*** Opening INFORMATION SUPPLIED ***

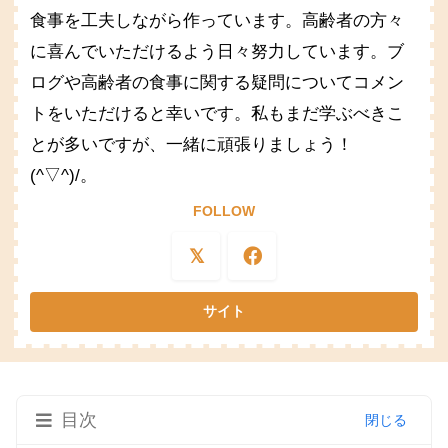
食事を工夫しながら作っています。高齢者の方々
に喜んでいただけるよう日々努力しています。ブ
ログや高齢者の食事に関する疑問についてコメン
トをいただけると幸いです。私もまだ学ぶべきこ
とが多いですが、一緒に頑張りましょう！
(^▽^)/。
FOLLOW
目次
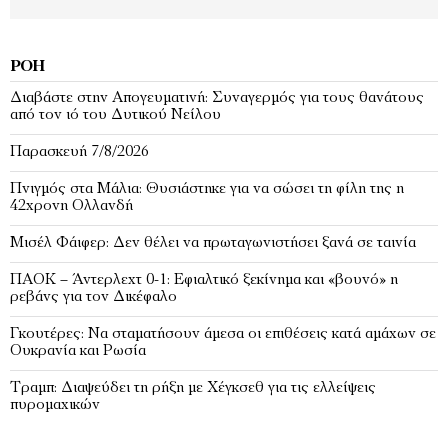
ΡΟΉ
Διαβάστε στην Απογευματινή: Συναγερμός για τους θανάτους
από τον ιό του Δυτικού Νείλου
Παρασκευή 7/8/2026
Πνιγμός στα Μάλια: Θυσιάστηκε για να σώσει τη φίλη της η
42χρονη Ολλανδή
Μισέλ Φάιφερ: Δεν θέλει να πρωταγωνιστήσει ξανά σε ταινία
ΠΑΟΚ – Άντερλεχτ 0-1: Εφιαλτικό ξεκίνημα και «βουνό» η
ρεβάνς για τον Δικέφαλο
Γκουτέρες: Να σταματήσουν άμεσα οι επιθέσεις κατά αμάχων σε
Ουκρανία και Ρωσία
Τραμπ: Διαψεύδει τη ρήξη με Χέγκσεθ για τις ελλείψεις
πυρομαχικών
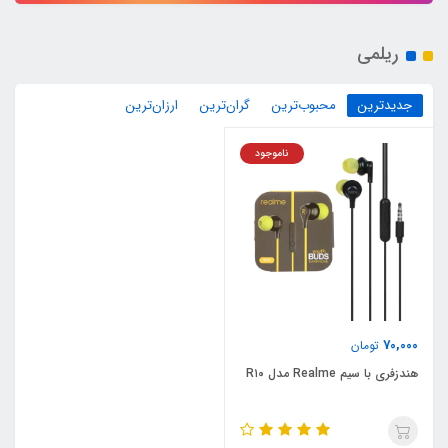
ریلمی
جدیدترین
محبوب‌ترین
گران‌ترین
ارزان‌ترین
ناموجود
70,000
تومان
هندزفری با سیم Realme مدل R۱۰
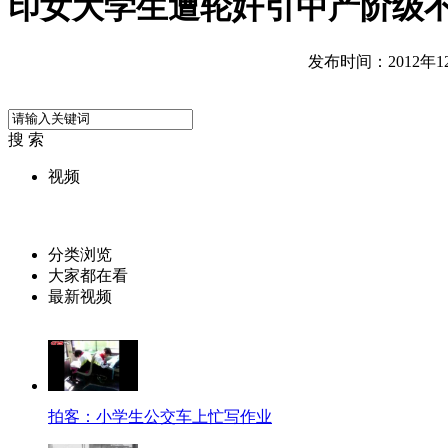
印女大学生遭轮奸引中产阶级
发布时间：2012年12月
搜 索
视频
分类浏览
大家都在看
最新视频
拍客：小学生公交车上忙写作业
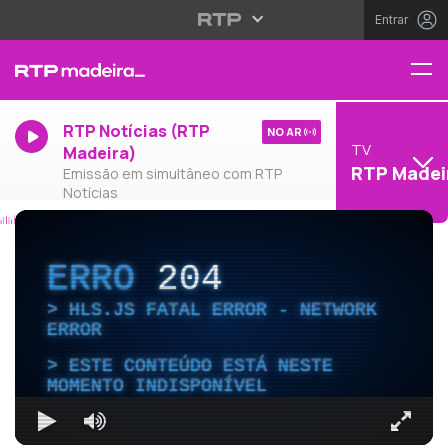
Entrar
RTP Notícias (RTP
NO AR
TV
Madeira)
RTP Madei
Emissão em simultâneo com RTP
Notícias
ERRO
204
HLS.JS FATAL ERROR - NETWORK
ERROR
ESTE CONTEÚDO ESTÁ NESTE
MOMENTO INDISPONÍVEL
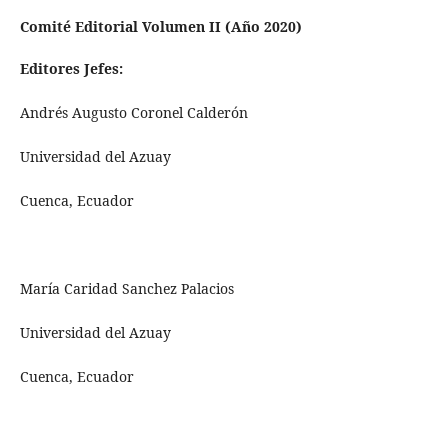
Comité Editorial Volumen II (Año 2020)
Editores Jefes:
Andrés Augusto Coronel Calderón
Universidad del Azuay
Cuenca, Ecuador
María Caridad Sanchez Palacios
Universidad del Azuay
Cuenca, Ecuador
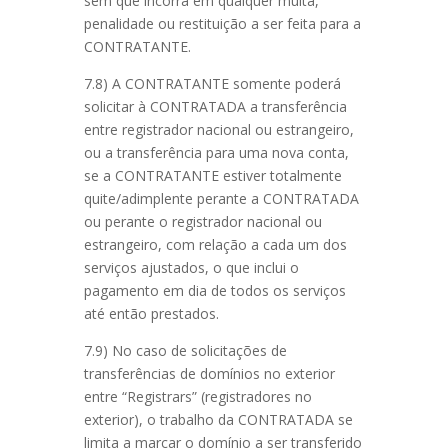
sem que incorra em qualquer multa,
penalidade ou restituição a ser feita para a
CONTRATANTE.
7.8) A CONTRATANTE somente poderá
solicitar à CONTRATADA a transferência
entre registrador nacional ou estrangeiro,
ou a transferência para uma nova conta,
se a CONTRATANTE estiver totalmente
quite/adimplente perante a CONTRATADA
ou perante o registrador nacional ou
estrangeiro, com relação a cada um dos
serviços ajustados, o que inclui o
pagamento em dia de todos os serviços
até então prestados.
7.9) No caso de solicitações de
transferências de domínios no exterior
entre “Registrars” (registradores no
exterior), o trabalho da CONTRATADA se
limita a marcar o domínio a ser transferido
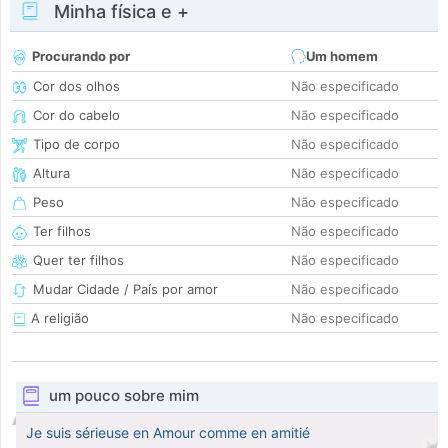
Minha física e +
Procurando por
Um homem
Cor dos olhos
Não especificado
Cor do cabelo
Não especificado
Tipo de corpo
Não especificado
Altura
Não especificado
Peso
Não especificado
Ter filhos
Não especificado
Quer ter filhos
Não especificado
Mudar Cidade / País por amor
Não especificado
A religião
Não especificado
um pouco sobre mim
Je suis sérieuse en Amour comme en amitié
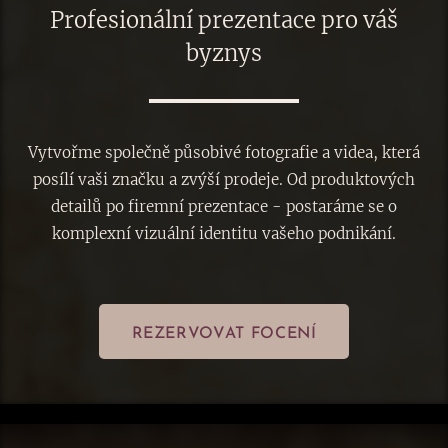
Profesionální prezentace pro váš
byznys
Vytvořme společně působivé fotografie a videa, která
posílí vaši značku a zvýší prodeje. Od produktových
detailů po firemní prezentace - postaráme se o
komplexní vizuální identitu vašeho podnikání.
REZERVOVAT FOCENÍ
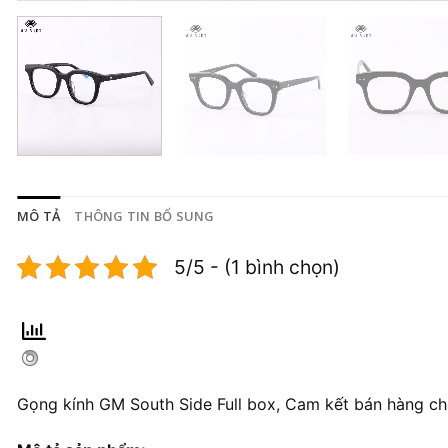
MÔ TẢ
THÔNG TIN BỔ SUNG
5/5 - (1 bình chọn)
Gọng kính GM South Side Full box, Cam kết bán hàng ch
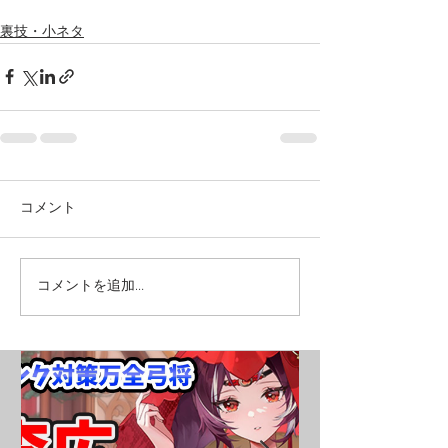
裏技・小ネタ
コメント
コメントを追加…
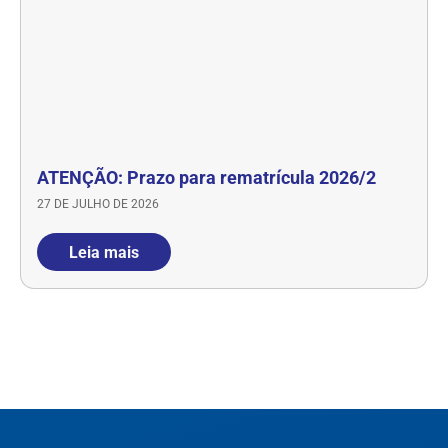
ATENÇÃO: Prazo para rematrícula 2026/2
27 DE JULHO DE 2026
Leia mais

*** Closing INFORMATION SUPPLIED ***

● WHAT TO PRODUCE
The entries above need to be printed again exactly; please exclude all pictures.

● ANSWER SPACE
食事を工夫しながら作っています。高齢者の方々
に喜んでいただけるよう日々努力しています。ブ
ログや高齢者の食事に関する疑問についてコメン
トをいただけると幸いです。私もまだ学ぶべきこ
とが多いですが、一緒に頑張りましょう！
(^▽^)/。
FOLLOW
目次
ΡΟΉ
Διαβάστε στην Απογευματινή: Συναγερμός για τους θανάτους
από τον ιό του Δυτικού Νείλου
Παρασκευή 7/8/2026
Πνιγμός στα Μάλια: Θυσιάστηκε για να σώσει τη φίλη της η
42χρονη Ολλανδή
Μισέλ Φάιφερ: Δεν θέλει να πρωταγωνιστήσει ξανά σε ταινία
ΠΑΟΚ – Άντερλεχτ 0-1: Εφιαλτικό ξεκίνημα και «βουνό» η
ρεβάνς για τον Δικέφαλο
Γκουτέρες: Να σταματήσουν άμεσα οι επιθέσεις κατά αμάχων σε
Ουκρανία και Ρωσία
Τραμπ: Διαψεύδει τη ρήξη με Χέγκσεθ για τις ελλείψεις
πυρομαχικών
ریلمی
جدیدترین
محبوب‌ترین
گران‌ترین
ارزان‌ترین
ناموجود
70,000
تومان
هندزفری با سیم Realme مدل R۱۰
印女大学生遭轮奸引中产阶级
发布时间：2012年12月
搜 索
视频
分类浏览
大家都在看
最新视频
拍客：小学生公交车上忙写作业
Entrar
RTP Notícias (RTP
NO AR
TV
Madeira)
RTP Madei
Emissão em simultâneo com RTP
Notícias
ERRO
204
HLS.JS FATAL ERROR - NETWORK
ERROR
ESTE CONTEÚDO ESTÁ NESTE
MOMENTO INDISPONÍVEL
Comité Editorial Volumen II (Año 2020)
Editores Jefes:
Andrés Augusto Coronel Calderón
Universidad del Azuay
Cuenca, Ecuador
María Caridad Sanchez Palacios
Universidad del Azuay
Cuenca, Ecuador
sem que incorra em qualquer multa,
penalidade ou restituição a ser feita para a
CONTRATANTE.
7.8) A CONTRATANTE somente poderá
solicitar à CONTRATADA a transferência
entre registrador nacional ou estrangeiro,
ou a transferência para uma nova conta,
se a CONTRATANTE estiver totalmente
quite/adimplente perante a CONTRATADA
ou perante o registrador nacional ou
estrangeiro, com relação a cada um dos
serviços ajustados, o que inclui o
pagamento em dia de todos os serviços
até então prestados.
7.9) No caso de solicitações de
transferências de domínios no exterior
entre “Registrars” (registradores no
exterior), o trabalho da CONTRATADA se
limita a marcar o domínio a ser transferido
Minha física e +
Procurando por
Um homem
Cor dos olhos
Não especificado
Cor do cabelo
Não especificado
Tipo de corpo
Não especificado
Altura
Não especificado
Peso
Não especificado
Ter filhos
Não especificado
Quer ter filhos
Não especificado
Mudar Cidade / País por amor
Não especificado
A religião
Não especificado
um pouco sobre mim
Je suis sérieuse en Amour comme en amitié
Profesionální prezentace pro váš
byznys
Vytvořme společně působivé fotografie a videa, která
posílí vaši značku a zvýší prodeje. Od produktových
detailů po firemní prezentace - postaráme se o
komplexní vizuální identitu vašeho podnikání.
REZERVOVAT FOCENÍ
MÔ TẢ
THÔNG TIN BỔ SUNG
5/5 - (1 bình chọn)
Gọng kính GM South Side Full box, Cam kết bán hàng ch
裏技・小ネタ
コメント
コメントを追加…
ATENÇÃO: Prazo para rematrícula 2026/2
27 DE JULHO DE 2026
Leia mais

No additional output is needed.